After considering the evidence in the case file and the objection to the recommended decision of the district office, FAB hereby makes the following:




1.      The employee filed a claim for impairment benefits under Part E based on the covered illness of asbestosis.


2.      A previous Final Decision accepted the employee’s claim for asbestosis and awarded him medical benefits under Part E for that illness, subject to the outstanding surplus in the amount of $22,466.37.


3.      The employee’s whole body impairment due to asbestosis is 10%. 

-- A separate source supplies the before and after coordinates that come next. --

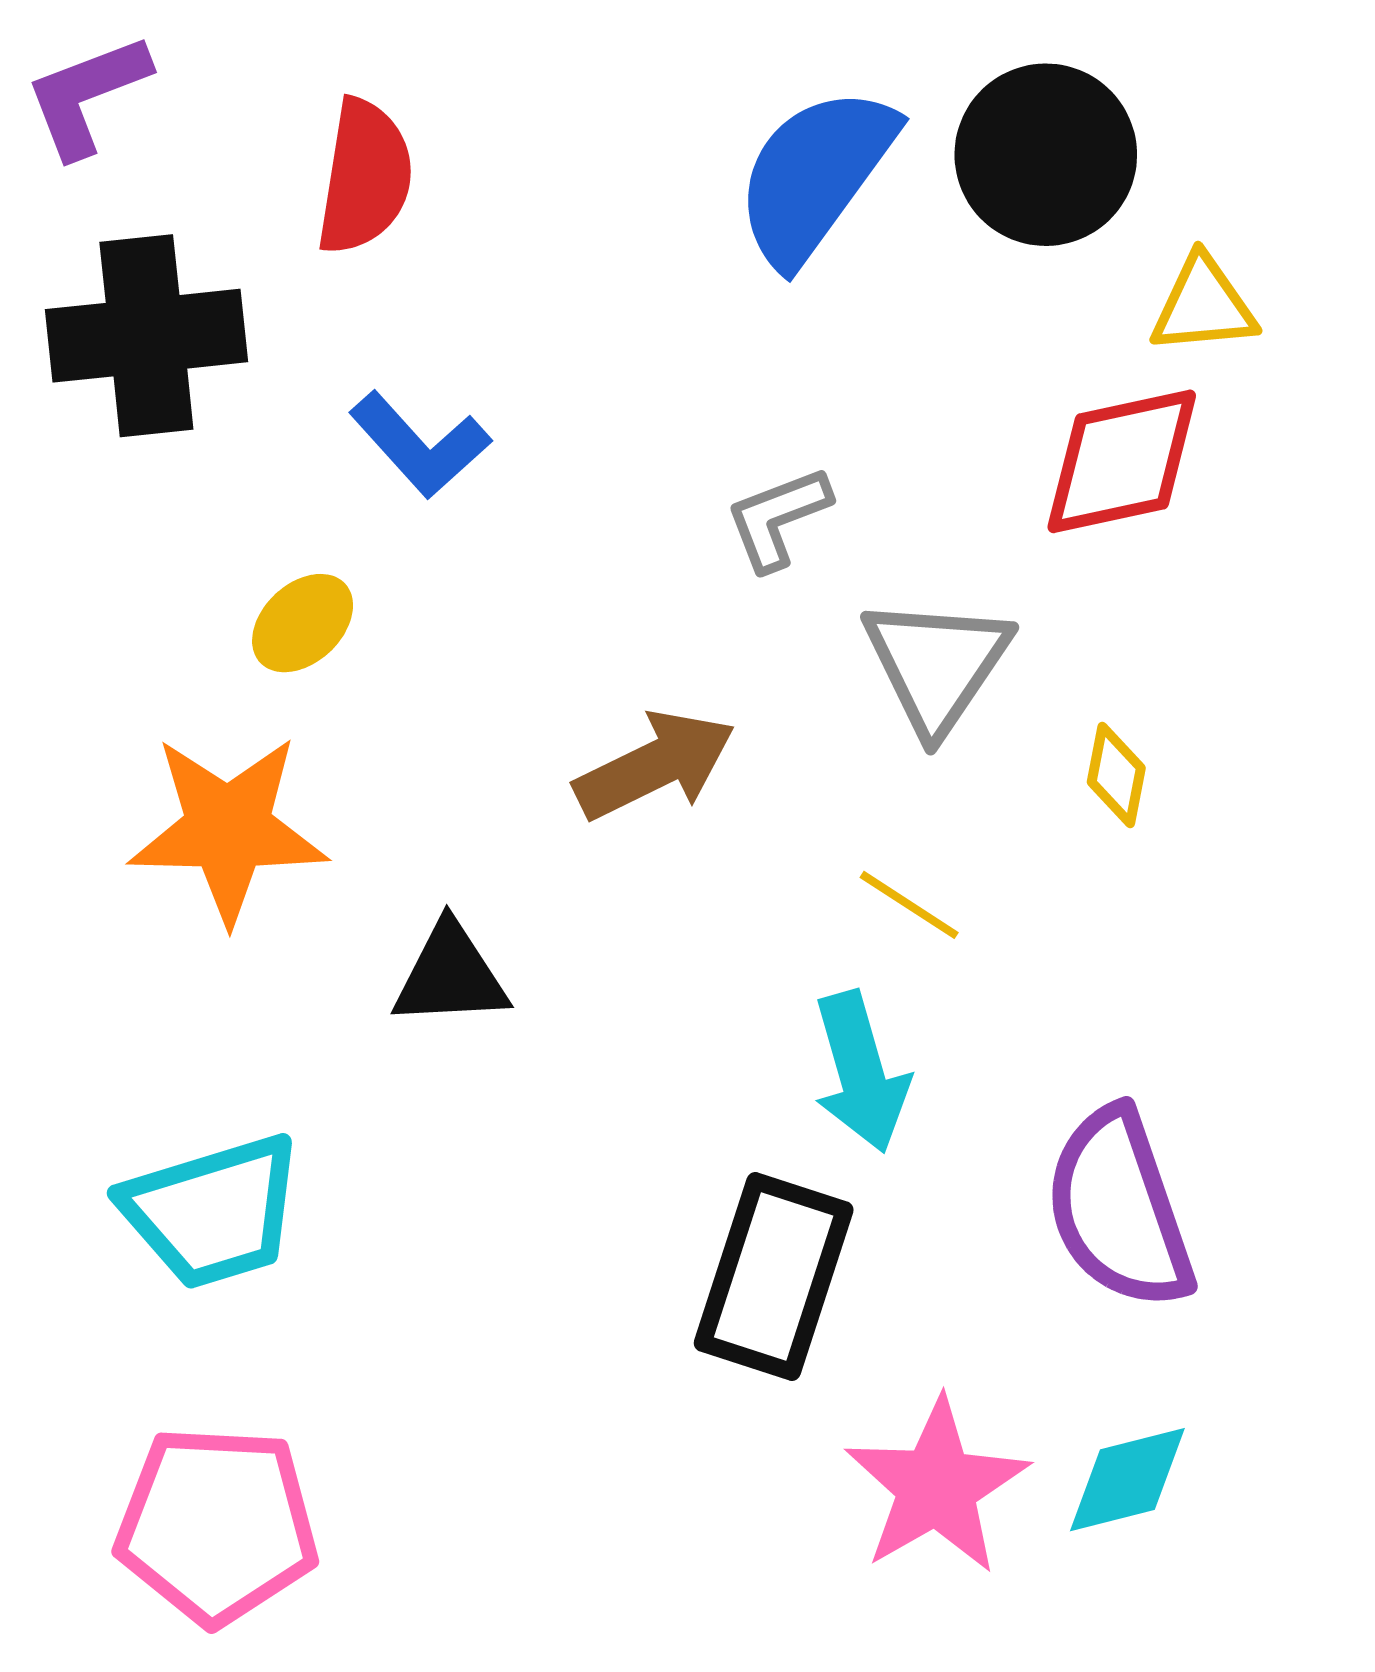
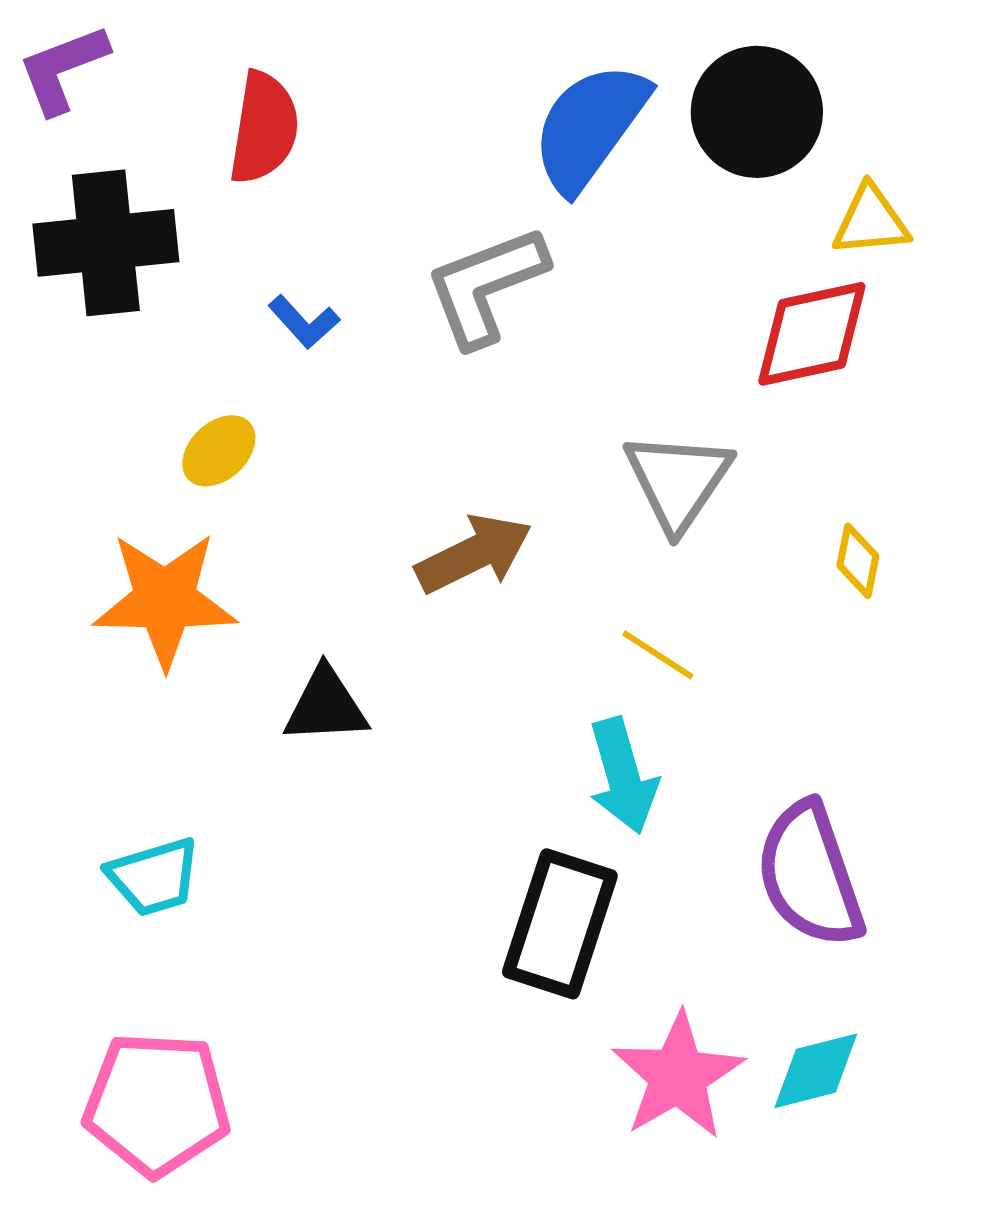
blue L-shape: (420, 445) -> (304, 322), size x0.7
gray L-shape: (778, 518) -> (486, 286), moved, size x1.6
yellow diamond: (1116, 775) -> (858, 561), moved
cyan trapezoid: (213, 1212) -> (154, 877), size x0.7

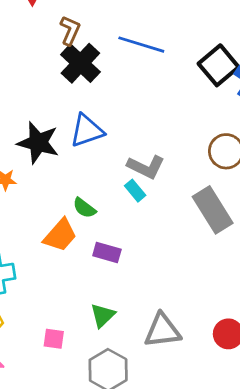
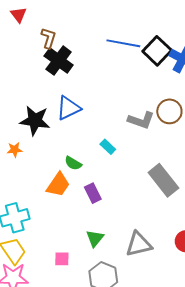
blue line: (141, 45) -> (123, 43), moved
gray L-shape: (146, 167) -> (141, 120), moved
gray rectangle: (213, 210) -> (163, 180), moved
purple rectangle: (107, 253) -> (93, 193), turned 54

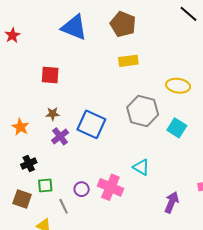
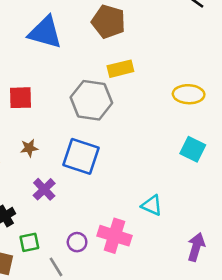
gray hexagon: (143, 111) -> (91, 100), moved
purple cross: (60, 136) -> (44, 189), moved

Based on the above-noted findings of fact, FAB also hereby makes the following:




I have reviewed the evidence of record and the recommended decision and I conclude that the employee was a DOE contractor employee with asbestosis due to exposure to a toxic substance (asbestos) at a DOE facility.  42 U.S.C. §§ 7385s(1), 7385s-4(b).  The medical evidence of record establishes that the employee has a whole body impairment of 10% as result of the covered illness of asbestosis.  20 C.F.R. § 30.900.  


The gross amount of impairment benefits payable for a whole body impairment of 10% would be $25,000.00.[3]  However, because an outstanding surplus of $22,466.37 exists and must be absorbed out of this gross amount, the net amount of compensation awarded to the employee for his permanent impairment is $2,533.63. 


Jacksonville, FL





Wendell Perez

Hearing Representative

Final Adjudication Branch

[1]  In another Final Decision dated May 4, 2007, FAB awarded the employee impairment benefits for the covered illnesses of colon cancer and bladder cancer.

[2]  Federal (EEOICPA) Procedure Manual, Chapter E1000.5.a (September 2005).

[3]  The number of  percentage points  multiplied by $2,500.00 results in a gross award  of $25,000.00.   See 20 C.F.R. § 30.902.